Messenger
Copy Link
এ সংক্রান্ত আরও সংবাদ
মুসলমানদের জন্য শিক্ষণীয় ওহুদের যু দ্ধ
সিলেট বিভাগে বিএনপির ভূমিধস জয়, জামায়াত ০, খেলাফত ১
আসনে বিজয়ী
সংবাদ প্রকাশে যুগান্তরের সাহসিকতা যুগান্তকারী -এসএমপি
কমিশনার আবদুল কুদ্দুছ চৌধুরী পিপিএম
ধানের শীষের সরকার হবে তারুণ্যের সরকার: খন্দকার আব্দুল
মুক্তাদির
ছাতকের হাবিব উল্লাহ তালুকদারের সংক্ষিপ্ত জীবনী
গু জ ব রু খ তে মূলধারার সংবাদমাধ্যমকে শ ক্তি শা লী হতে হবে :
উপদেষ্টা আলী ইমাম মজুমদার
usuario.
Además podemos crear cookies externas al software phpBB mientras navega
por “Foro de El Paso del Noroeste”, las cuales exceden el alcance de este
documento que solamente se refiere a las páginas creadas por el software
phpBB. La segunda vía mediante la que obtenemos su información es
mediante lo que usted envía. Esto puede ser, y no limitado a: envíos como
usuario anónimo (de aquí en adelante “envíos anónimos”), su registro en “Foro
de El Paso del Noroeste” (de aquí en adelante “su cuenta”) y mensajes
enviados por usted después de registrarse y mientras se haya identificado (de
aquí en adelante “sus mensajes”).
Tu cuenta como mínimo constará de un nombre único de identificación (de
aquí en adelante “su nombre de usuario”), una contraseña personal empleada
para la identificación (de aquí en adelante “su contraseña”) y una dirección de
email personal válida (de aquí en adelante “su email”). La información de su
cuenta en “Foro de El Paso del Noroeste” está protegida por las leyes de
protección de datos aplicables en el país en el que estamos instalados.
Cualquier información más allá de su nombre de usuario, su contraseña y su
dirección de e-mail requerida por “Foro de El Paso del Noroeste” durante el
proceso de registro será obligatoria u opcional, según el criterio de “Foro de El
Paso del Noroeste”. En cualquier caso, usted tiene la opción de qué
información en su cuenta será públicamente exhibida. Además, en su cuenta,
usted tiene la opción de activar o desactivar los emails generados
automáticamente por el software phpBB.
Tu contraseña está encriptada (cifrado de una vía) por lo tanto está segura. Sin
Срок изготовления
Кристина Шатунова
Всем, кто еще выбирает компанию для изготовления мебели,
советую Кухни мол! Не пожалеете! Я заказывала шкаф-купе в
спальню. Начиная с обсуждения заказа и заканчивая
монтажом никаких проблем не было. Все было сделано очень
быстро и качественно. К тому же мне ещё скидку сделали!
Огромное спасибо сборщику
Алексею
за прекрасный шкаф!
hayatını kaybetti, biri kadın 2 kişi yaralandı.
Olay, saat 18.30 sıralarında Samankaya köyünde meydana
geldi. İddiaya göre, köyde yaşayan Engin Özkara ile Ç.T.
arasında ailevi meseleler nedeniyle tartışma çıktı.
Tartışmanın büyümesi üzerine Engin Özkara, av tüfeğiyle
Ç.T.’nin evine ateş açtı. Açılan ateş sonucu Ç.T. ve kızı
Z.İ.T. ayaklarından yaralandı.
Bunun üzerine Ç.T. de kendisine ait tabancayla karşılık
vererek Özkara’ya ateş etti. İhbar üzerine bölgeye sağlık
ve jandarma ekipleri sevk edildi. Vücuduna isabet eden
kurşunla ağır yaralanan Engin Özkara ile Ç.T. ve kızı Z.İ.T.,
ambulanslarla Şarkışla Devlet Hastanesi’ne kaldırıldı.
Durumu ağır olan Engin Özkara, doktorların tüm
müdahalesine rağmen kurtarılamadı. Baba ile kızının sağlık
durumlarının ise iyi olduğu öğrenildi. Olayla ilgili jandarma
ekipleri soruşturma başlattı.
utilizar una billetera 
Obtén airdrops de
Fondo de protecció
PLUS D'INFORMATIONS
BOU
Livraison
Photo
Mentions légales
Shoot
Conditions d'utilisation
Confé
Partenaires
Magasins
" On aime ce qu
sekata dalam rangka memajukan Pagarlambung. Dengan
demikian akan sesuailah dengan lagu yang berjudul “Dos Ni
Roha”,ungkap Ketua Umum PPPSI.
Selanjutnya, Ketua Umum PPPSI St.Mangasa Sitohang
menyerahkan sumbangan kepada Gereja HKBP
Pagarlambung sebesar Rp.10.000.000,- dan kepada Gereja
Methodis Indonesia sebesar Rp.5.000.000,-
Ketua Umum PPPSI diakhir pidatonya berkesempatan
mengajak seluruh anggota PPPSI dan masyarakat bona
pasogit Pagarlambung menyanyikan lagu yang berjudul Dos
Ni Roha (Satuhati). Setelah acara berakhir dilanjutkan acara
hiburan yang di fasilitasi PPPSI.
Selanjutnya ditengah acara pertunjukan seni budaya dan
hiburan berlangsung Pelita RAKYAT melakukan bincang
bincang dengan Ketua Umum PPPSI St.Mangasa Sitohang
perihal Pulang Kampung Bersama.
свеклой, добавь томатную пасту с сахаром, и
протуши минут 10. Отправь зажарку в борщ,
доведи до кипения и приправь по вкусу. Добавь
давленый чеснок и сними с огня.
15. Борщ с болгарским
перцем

_ _ _

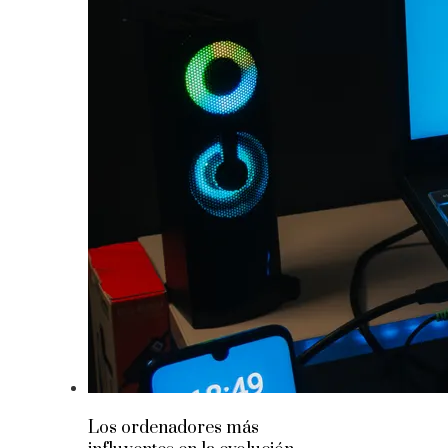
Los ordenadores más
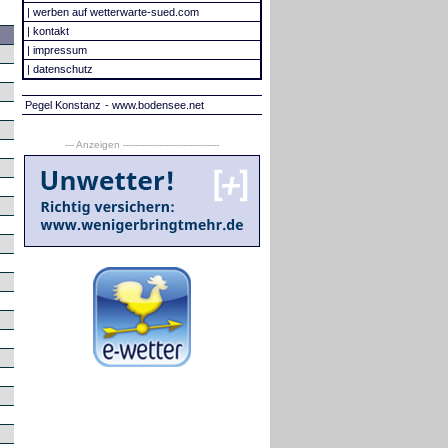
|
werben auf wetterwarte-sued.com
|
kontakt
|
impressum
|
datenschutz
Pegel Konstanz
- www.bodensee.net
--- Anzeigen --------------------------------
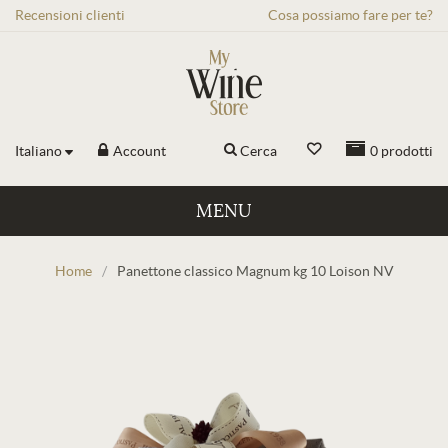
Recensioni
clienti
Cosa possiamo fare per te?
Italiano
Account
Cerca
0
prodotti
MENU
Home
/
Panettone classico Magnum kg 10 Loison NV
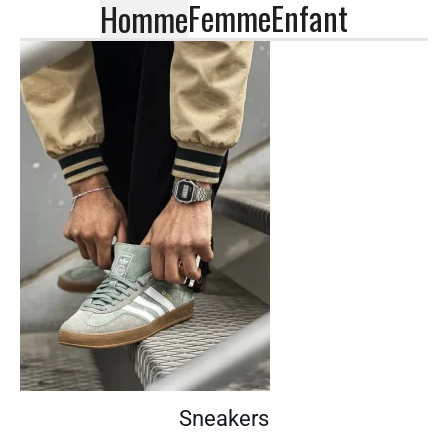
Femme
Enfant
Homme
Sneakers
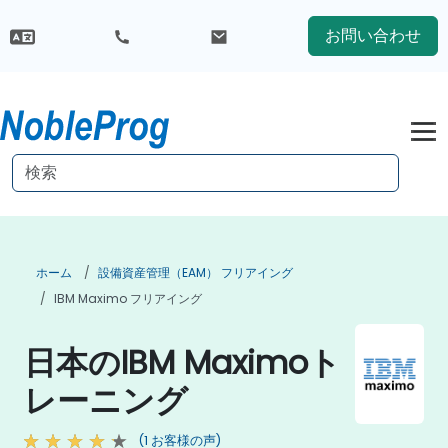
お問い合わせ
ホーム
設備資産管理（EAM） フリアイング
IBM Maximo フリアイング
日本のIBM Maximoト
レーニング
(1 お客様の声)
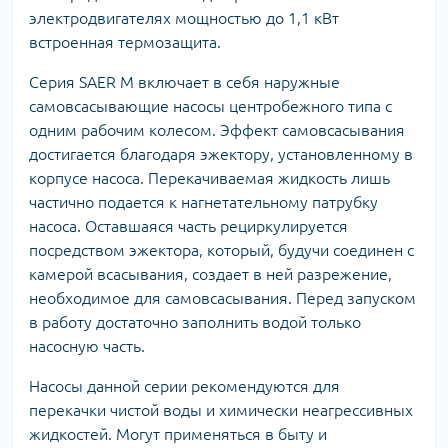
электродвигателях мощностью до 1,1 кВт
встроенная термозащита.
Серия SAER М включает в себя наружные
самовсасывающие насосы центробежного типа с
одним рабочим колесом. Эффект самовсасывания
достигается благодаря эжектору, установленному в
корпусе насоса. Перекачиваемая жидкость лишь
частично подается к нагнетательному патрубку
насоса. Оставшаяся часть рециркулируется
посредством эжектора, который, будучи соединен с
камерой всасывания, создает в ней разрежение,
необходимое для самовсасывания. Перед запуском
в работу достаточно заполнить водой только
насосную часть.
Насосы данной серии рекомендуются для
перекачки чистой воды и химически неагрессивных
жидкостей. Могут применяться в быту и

_ _ _

* Task details
Using the listing above, show every line that includes the string "será".

* Task result
proceso de registro será obligatoria u opcional, según el criterio de “Foro de El
información en su cuenta será públicamente exhibida. Además, en su cuenta,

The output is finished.